THE RECORDS Block Start
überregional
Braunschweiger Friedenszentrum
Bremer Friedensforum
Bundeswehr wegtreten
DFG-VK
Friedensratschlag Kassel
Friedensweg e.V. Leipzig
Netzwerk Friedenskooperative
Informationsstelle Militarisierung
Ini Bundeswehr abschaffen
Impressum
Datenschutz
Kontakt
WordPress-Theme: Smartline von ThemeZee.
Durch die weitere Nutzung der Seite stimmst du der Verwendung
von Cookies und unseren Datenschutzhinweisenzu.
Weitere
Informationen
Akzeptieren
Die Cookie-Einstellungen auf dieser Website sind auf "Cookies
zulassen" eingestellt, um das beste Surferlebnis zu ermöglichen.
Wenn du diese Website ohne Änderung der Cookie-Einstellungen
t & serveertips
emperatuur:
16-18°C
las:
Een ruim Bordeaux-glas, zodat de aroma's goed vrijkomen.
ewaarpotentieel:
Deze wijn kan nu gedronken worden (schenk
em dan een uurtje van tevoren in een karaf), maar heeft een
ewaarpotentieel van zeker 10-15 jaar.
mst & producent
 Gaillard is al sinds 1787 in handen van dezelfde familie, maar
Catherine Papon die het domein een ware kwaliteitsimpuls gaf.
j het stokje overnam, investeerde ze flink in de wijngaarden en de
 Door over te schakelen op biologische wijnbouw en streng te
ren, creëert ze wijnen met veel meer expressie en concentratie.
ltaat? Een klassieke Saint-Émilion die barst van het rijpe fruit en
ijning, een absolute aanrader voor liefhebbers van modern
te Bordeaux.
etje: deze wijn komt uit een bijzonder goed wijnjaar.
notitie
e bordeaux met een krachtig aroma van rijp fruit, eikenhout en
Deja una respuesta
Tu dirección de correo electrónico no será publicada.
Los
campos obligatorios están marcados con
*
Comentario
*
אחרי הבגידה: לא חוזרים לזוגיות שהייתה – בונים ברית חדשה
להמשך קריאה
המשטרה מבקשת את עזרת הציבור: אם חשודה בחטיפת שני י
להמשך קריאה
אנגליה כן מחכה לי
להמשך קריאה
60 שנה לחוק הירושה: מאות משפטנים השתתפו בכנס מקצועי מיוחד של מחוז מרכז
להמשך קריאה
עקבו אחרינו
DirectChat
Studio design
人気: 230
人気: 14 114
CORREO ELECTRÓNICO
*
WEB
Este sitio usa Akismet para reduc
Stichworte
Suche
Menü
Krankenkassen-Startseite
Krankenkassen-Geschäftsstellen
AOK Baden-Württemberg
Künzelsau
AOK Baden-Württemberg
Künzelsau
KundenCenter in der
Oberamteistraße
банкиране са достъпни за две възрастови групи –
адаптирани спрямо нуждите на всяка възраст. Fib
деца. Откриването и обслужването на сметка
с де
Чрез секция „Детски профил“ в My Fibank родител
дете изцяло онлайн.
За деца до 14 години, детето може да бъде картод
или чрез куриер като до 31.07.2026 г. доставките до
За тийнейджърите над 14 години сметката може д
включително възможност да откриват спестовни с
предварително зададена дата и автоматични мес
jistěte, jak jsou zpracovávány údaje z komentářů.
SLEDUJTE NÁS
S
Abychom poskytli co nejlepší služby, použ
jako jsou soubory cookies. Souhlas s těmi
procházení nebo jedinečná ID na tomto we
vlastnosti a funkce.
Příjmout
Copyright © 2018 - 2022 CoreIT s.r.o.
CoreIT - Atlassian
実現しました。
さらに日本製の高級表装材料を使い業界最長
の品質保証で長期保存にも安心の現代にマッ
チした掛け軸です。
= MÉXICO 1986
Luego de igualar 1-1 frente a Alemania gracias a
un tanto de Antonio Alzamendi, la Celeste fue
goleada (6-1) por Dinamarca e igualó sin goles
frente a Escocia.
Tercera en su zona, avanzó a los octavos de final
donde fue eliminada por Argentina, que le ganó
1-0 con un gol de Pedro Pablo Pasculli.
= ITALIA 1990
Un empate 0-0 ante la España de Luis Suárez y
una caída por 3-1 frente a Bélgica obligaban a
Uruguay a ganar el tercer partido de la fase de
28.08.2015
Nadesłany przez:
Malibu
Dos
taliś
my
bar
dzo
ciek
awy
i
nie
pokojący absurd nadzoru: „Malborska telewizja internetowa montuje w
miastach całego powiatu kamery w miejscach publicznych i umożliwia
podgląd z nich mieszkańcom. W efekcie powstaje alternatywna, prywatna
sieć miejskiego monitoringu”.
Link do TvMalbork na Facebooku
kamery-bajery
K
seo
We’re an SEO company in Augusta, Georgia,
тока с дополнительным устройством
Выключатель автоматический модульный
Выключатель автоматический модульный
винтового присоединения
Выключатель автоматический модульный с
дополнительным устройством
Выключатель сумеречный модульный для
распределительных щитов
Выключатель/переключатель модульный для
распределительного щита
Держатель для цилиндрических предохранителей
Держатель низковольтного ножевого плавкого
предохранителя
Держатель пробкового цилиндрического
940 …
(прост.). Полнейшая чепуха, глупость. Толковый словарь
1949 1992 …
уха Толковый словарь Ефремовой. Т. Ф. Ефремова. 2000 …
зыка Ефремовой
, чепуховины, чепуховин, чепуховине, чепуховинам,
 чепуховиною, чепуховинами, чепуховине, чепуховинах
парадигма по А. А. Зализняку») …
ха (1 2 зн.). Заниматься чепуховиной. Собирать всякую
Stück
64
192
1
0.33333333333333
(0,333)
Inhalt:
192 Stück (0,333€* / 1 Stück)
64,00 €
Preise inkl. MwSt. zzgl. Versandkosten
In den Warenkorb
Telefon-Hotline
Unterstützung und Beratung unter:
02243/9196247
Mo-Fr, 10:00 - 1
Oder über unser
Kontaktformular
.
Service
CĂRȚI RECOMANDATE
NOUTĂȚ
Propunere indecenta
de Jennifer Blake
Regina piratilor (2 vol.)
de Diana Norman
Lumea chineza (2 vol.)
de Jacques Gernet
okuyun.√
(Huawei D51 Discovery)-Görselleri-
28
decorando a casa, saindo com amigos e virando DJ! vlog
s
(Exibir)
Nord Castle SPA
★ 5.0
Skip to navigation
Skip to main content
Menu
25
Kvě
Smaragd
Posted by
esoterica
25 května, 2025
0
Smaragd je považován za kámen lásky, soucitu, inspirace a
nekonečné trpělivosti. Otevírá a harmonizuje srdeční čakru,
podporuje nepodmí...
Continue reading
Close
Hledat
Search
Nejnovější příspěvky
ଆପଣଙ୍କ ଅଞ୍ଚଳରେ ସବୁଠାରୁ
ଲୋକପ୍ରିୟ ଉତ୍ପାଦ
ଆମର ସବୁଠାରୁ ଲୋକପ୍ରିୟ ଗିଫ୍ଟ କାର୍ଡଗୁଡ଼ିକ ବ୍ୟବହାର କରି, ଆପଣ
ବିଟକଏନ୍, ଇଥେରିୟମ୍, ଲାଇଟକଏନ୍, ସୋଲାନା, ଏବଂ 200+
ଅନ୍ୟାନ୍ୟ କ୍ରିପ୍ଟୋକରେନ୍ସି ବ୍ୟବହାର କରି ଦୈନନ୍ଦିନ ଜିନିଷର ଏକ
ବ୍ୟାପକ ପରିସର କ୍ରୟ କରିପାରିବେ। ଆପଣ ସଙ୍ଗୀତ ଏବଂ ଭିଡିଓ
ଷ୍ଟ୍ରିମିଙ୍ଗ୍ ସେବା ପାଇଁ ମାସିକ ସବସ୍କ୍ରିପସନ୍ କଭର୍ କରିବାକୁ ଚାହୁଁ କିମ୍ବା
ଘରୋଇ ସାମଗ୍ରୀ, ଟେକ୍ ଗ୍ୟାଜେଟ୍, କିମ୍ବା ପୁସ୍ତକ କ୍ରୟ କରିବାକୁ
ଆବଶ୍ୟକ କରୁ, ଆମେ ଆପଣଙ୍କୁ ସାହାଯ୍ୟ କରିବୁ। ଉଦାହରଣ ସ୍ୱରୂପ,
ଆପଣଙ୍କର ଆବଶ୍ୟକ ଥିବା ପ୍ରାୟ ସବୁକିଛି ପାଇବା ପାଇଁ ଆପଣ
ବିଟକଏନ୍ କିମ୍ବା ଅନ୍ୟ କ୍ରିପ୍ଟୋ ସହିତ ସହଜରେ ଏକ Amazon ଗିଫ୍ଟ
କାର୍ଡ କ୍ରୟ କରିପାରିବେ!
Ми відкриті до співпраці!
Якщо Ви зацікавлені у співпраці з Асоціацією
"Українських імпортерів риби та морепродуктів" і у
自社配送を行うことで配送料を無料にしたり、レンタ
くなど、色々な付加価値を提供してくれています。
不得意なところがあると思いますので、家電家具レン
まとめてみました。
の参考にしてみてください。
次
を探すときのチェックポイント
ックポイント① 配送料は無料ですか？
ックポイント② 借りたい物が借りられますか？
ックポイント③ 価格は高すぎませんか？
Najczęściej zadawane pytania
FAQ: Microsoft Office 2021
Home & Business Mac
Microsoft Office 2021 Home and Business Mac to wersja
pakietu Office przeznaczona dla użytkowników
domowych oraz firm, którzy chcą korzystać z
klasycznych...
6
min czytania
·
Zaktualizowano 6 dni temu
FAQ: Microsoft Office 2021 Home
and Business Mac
THE RECORDS Block End
• [EXERCISE BRIEF]: Each line from the top of the material above through the line containing "Catherine Papon die" must be output exactly, and no other line.

• [EXERCISE OUTPUT]:
überregional
Braunschweiger Friedenszentrum
Bremer Friedensforum
Bundeswehr wegtreten
DFG-VK
Friedensratschlag Kassel
Friedensweg e.V. Leipzig
Netzwerk Friedenskooperative
Informationsstelle Militarisierung
Ini Bundeswehr abschaffen
Impressum
Datenschutz
Kontakt
WordPress-Theme: Smartline von ThemeZee.
Durch die weitere Nutzung der Seite stimmst du der Verwendung
von Cookies und unseren Datenschutzhinweisenzu.
Weitere
Informationen
Akzeptieren
Die Cookie-Einstellungen auf dieser Website sind auf "Cookies
zulassen" eingestellt, um das beste Surferlebnis zu ermöglichen.
Wenn du diese Website ohne Änderung der Cookie-Einstellungen
t & serveertips
emperatuur:
16-18°C
las:
Een ruim Bordeaux-glas, zodat de aroma's goed vrijkomen.
ewaarpotentieel:
Deze wijn kan nu gedronken worden (schenk
em dan een uurtje van tevoren in een karaf), maar heeft een
ewaarpotentieel van zeker 10-15 jaar.
mst & producent
 Gaillard is al sinds 1787 in handen van dezelfde familie, maar
Catherine Papon die het domein een ware kwaliteitsimpuls gaf.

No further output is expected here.